Nei Centri Antiviolenza la costruzione e l’esperienza della RELAZIONE tra donne è il punto centrale del lavoro che vi si svolge. La RELAZIONE fra donne che si agisce nella quasi totalità delle Case non è, infatti, - né potrebbe essere - un rapporto di “sorellanza” - ma una RELAZIONE di­spari: essa infatti non è liberamente scelta ma stabilita dalla necessità, dal bi­sogno, e solo successivamente scelta consapevolmente, perché riconosciuta come piacevole e fondante. RELAZIONE, dunque, di di­sparità, tra la donna che accoglie, che si pone come tramite e stimolo, e la donna che le si rivolge: una diversità (DIFFERENZA) reale, inevitabile, da riconoscere e non da negare, su cui costruire la RELAZIONE stessa.
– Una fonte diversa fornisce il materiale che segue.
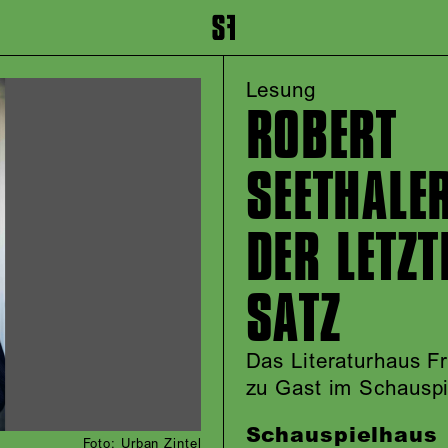
inhalt springen
Zum Footer springen
Lesung
ROBERT
SEETHALER
DER LETZT
SATZ
Das Literaturhaus Fr
zu Gast im Schauspi
Schauspielhaus
Foto: Urban Zintel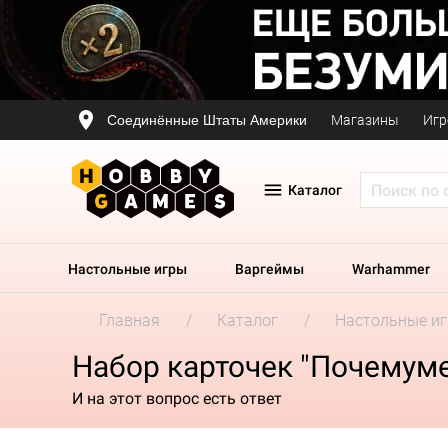
Соединённые Штаты Америки
Магазины
Игр
Каталог
Настольные игры
Варгеймы
Warhammer
Главная
Каталог
Настольные и
Набор карточек "Почемуме
И на этот вопрос есть ответ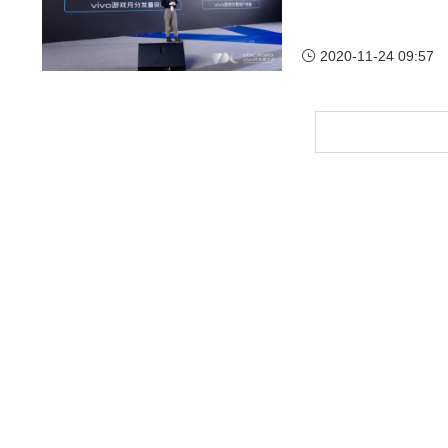
2020-11-24 09:57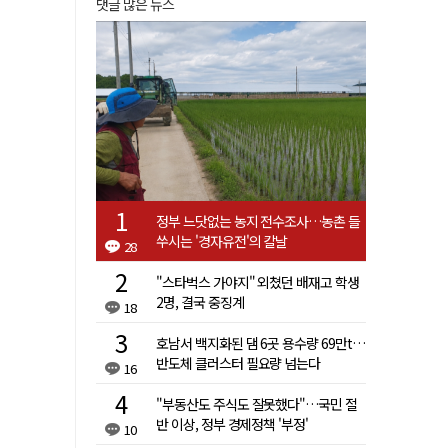
댓글 많은 뉴스
정부 느닷없는 농지 전수조사…농촌 들
쑤시는 '경자유전'의 칼날
28
"스타벅스 가야지" 외쳤던 배재고 학생
2명, 결국 중징계
18
호남서 백지화된 댐 6곳 용수량 69만t…
반도체 클러스터 필요량 넘는다
16
"부동산도 주식도 잘못했다"…국민 절
반 이상, 정부 경제정책 '부정'
10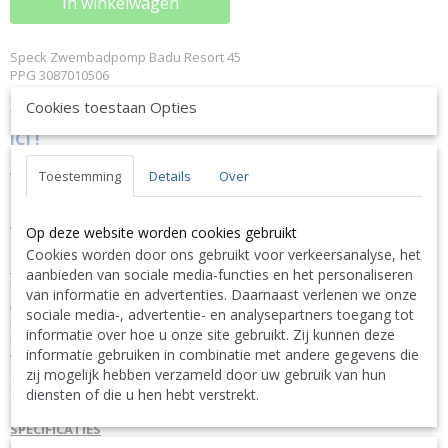
In winkelwagen
Speck Zwembadpomp Badu Resort 45
PPG 3087010506
Cookies toestaan Opties
VRAAG NU UW KORTING
KLIK HIER-DISCOUNT CLIQUEZ
ICI !
Of bel ons op 0032 (0)9 378 24 30 want vragen kost niks en is
Toestemming
Details
Over
VRIJBLIJVEND ! We geven altijd de laagste prijsgarantie en
bovendien persoonlijk advies.
Wij geven op aanvraag via mail hierop een KORTING inclusief
Op deze website worden cookies gebruikt
levering.
Cookies worden door ons gebruikt voor verkeersanalyse, het
OMSCHRIJVING
aanbieden van sociale media-functies en het personaliseren
Kostenbesparende pomp voor grote systemen. Licht en krachtig.
van informatie en advertenties. Daarnaast verlenen we onze
ALGEMEEN
sociale media-, advertentie- en analysepartners toegang tot
Hoe werkt het? Zwembadwatercirculatie door filtersysteem. De pomp
informatie over hoe u onze site gebruikt. Zij kunnen deze
kan maximaal 3 meter boven of onder het waterpeil geïnstalleerd
informatie gebruiken in combinatie met andere gegevens die
worden. Pomp uit één stuk met ingebouwde zeeftank. De
zij mogelijk hebben verzameld door uw gebruik van hun
mechanische afdichting is gemonteerd op een asbeschermingsbuis
uit kunststof. De motoras en de pompas komen niet in contact met het
diensten of die u hen hebt verstrekt.
zwembadwater, wat een volledige elektrische scheiding garandeert.
SPECIFICATIES
Merk: Badu Garantie: 3 jaar garantie Fase: III - 400/230 Variabele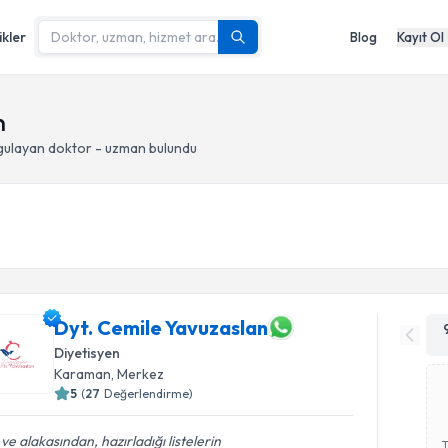
ikler
Blog
Kayıt Ol
n
ulayan doktor - uzman bulundu
Dyt. Cemile Yavuzaslan
Diyetisyen
Karaman
, Merkez
5
(
27
Değerlendirme)
i ve alakasından, hazırladığı listelerin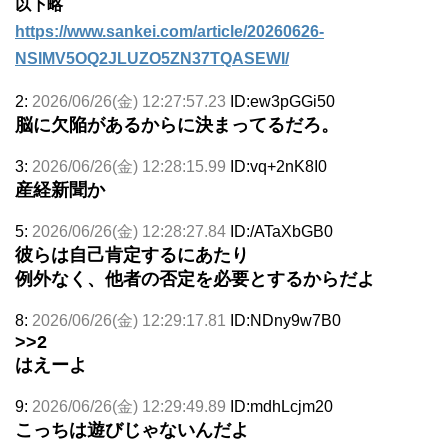
以下略
https://www.sankei.com/article/20260626-
NSIMV5OQ2JLUZO5ZN37TQASEWI/
2:
2026/06/26(金) 12:27:57.23
ID:ew3pGGi50
脳に欠陥があるからに決まってるだろ。
3:
2026/06/26(金) 12:28:15.99
ID:vq+2nK8I0
産経新聞か
5:
2026/06/26(金) 12:28:27.84
ID:/ATaXbGB0
彼らは自己肯定するにあたり
例外なく、他者の否定を必要とするからだよ
8:
2026/06/26(金) 12:29:17.81
ID:NDny9w7B0
>>2
はえーよ
9:
2026/06/26(金) 12:29:49.89
ID:mdhLcjm20
こっちは遊びじゃないんだよ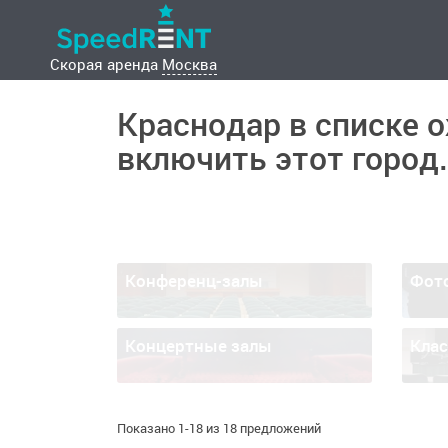
Скорая аренда
Москва
Краснодар в списке 
включить этот город.
Конференц-залы
Фот
Концертные залы
Кла
Показано 1-18 из 18 предложений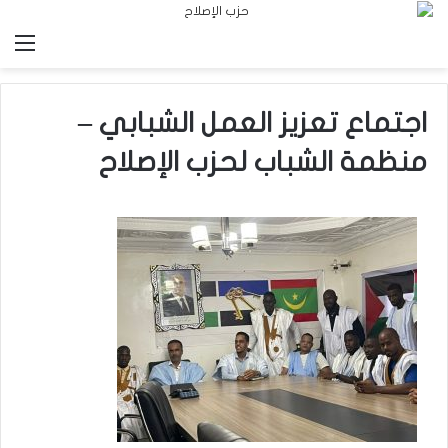
الق
اجتماع تعزيز العمل الشبابي –
منظمة الشباب لحزب الإصلاح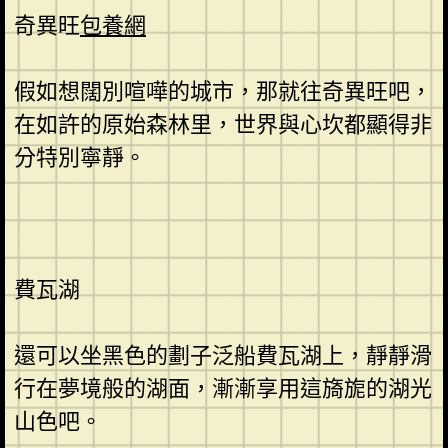
奇異旺
包養網
假如想闊別喧嘩的城市，那就往奇異旺吧，
在如許的原始森林里，世界與心坎都顯得非
分特別寧靜。
費瓦湖
還可以坐黑色的劃子泛船費瓦湖上，靜靜滑
行在夢境般的湖面，漸漸享用這旖旎的湖光
山色吧。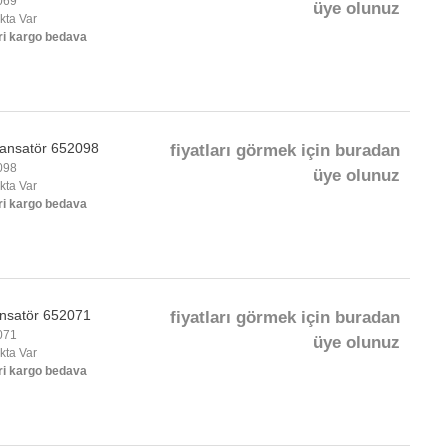
069
üye olunuz
okta Var
ri kargo bedava
ansatör 652098
fiyatları görmek için buradan
098
üye olunuz
okta Var
ri kargo bedava
nsatör 652071
fiyatları görmek için buradan
071
üye olunuz
okta Var
ri kargo bedava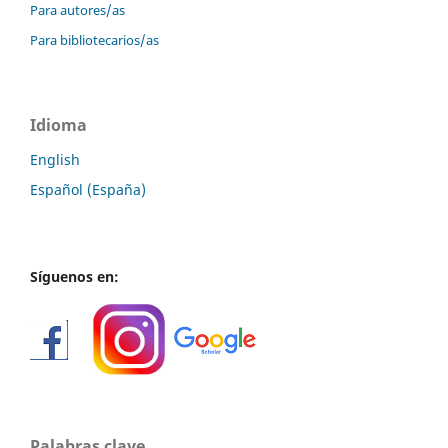
Para autores/as
Para bibliotecarios/as
Idioma
English
Español (España)
Síguenos en:
Palabras clave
La RELAZIONE tra donne è uno strumento di uscita dalla VIOLENZA poiché viverla e sperimentarla è passaggio fondamentale per riconoscere, valorizzare e rafforzare il proprio essere donna. In una condizione di VIOLENZA, prevaricazione e svalorizzazione da parte di un uomo (marito, fidanzato, convivente, sconosciuto...), solo la RELAZIONE con un’altra donna può aiutare a ridare valore a se stesse e a recuperare le proprie risorse, i propri desideri e i propri bisogni, attraverso strategie d’intervento flessibili, definite ma ridefinibili.

I Centri Antiviolenza sono luoghi di accoglienza gestiti da Associazioni di donne rivolti a donne che hanno subito VIOLENZA. Le attività che vengono svolte, dal punto di vista dell’accoglienza si suddividono in:

- Linee telefoniche, quando le donne vengono accolte soltanto attraverso un colloquio telefonico;
- Centri di accoglienza, quando l’ascolto telefonico si accompagna alla possibilità di sostenere colloqui individuali con le donne;
- Case Rifugio, quando oltre all’ascolto telefonico e ai colloqui viene offerta, alle donne, che si trovano in situazioni di pericolo, ospitalità temporanea in residenze a indirizzo segreto.

Oltre all’attività di sostegno alle singole donne, nei Centri Antiviolenza si organizzano gruppi di sostegno e auto-aiuto, si fa formazione, si progettano e si promuovono ricerche. I Centri Antiviolenza, infatti, non sono solo luoghi dell’accoglienza, in cui la RELAZIONE tra donne nutre la metodologia utilizzata per fare emergere e riconoscere la dimensione della VIOLENZA, sono spazi della politica delle donne. Sono luoghi in cui si costruiscono saperi, progettualità, competenze. Sono “laboratori sociali” nei quali si sperimentano relazioni virtuose e azioni di prevenzione e formazione attraverso interventi locali e territoriali. Sono il motore di cambiamento di una cultura che ancora genera e giustifica la VIOLENZA maschile contro le donne.

 

II La prospettiva degli studi di genere

La nascita dei Centri Antiviolenza si intreccia, per alcuni aspetti, con gli anni di lotta del movimento delle donne (FEMMINISMO) per la Legge di iniziativa popolare contro la VIOLENZA sessuale (SESSO/SESSUALITÀ): “Norme penali relative ai crimini perpetuati attraverso la VIOLENZA sessuale (SESSO/SESSUALITÀ) e fisica contro la persona”. Proprio per questo è importante porre in evidenza alcuni passaggi significativi.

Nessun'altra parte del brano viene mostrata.